→ **Exercise**
Could the lines from the one containing "Конный портал Свердловс" through the end of the material below be returned exactly, with nothing else?

→ **Data excerpts**
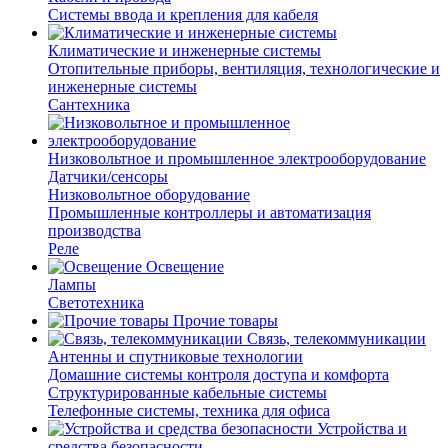
Системы ввода и крепления для кабеля
Климатические и инженерные системы
Отопительные приборы, вентиляция, технологические и
инженерные системы
Сантехника
Низковольтное и промышленное электрооборудование
Датчики/сенсоры
Низковольтное оборудование
Промышленные контроллеры и автоматизация
производства
Реле
Освещение
Лампы
Светотехника
Прочие товары
Связь, телекоммуникации
Антенны и спутниковые технологии
Домашние системы контроля доступа и комфорта
Структурированные кабельные системы
Телефонные системы, техника для офиса
Устройства и
средства безопасности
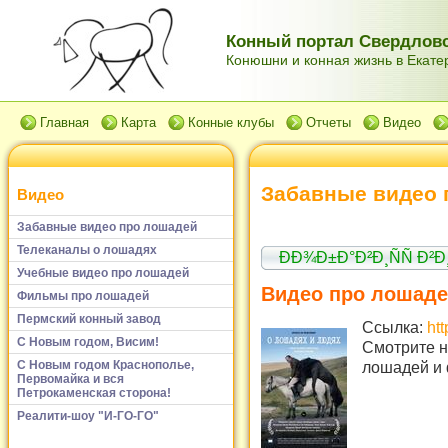
Конный портал Свердловс
Конюшни и конная жизнь в Екатер
Главная
Карта
Конные клубы
Отчеты
Видео
Забавные видео 
Видео
Забавные видео про лошадей
Телеканалы о лошадях
ÐÐ¾Ð±Ð°Ð²Ð¸ÑÑ Ð²
Учебные видео про лошадей
Видео про лошад
Фильмы про лошадей
Пермский конный завод
Ссылка:
ht
С Новым годом, Висим!
Смотрите н
лошадей и 
С Новым годом Краснополье,
Первомайка и вся
Петрокаменская сторона!
Реалити-шоу "И-ГО-ГО"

→ **Reply to the task**
Конный портал Свердловс
Конюшни и конная жизнь в Екатер
Главная
Карта
Конные клубы
Отчеты
Видео
Забавные видео 
Видео
Забавные видео про лошадей
Телеканалы о лошадях
ÐÐ¾Ð±Ð°Ð²Ð¸ÑÑ Ð²
Учебные видео про лошадей
Видео про лошад
Фильмы про лошадей
Пермский конный завод
Ссылка:
ht
С Новым годом, Висим!
Смотрите н
лошадей и 
С Новым годом Краснополье,
Первомайка и вся
Петрокаменская сторона!
Реалити-шоу "И-ГО-ГО"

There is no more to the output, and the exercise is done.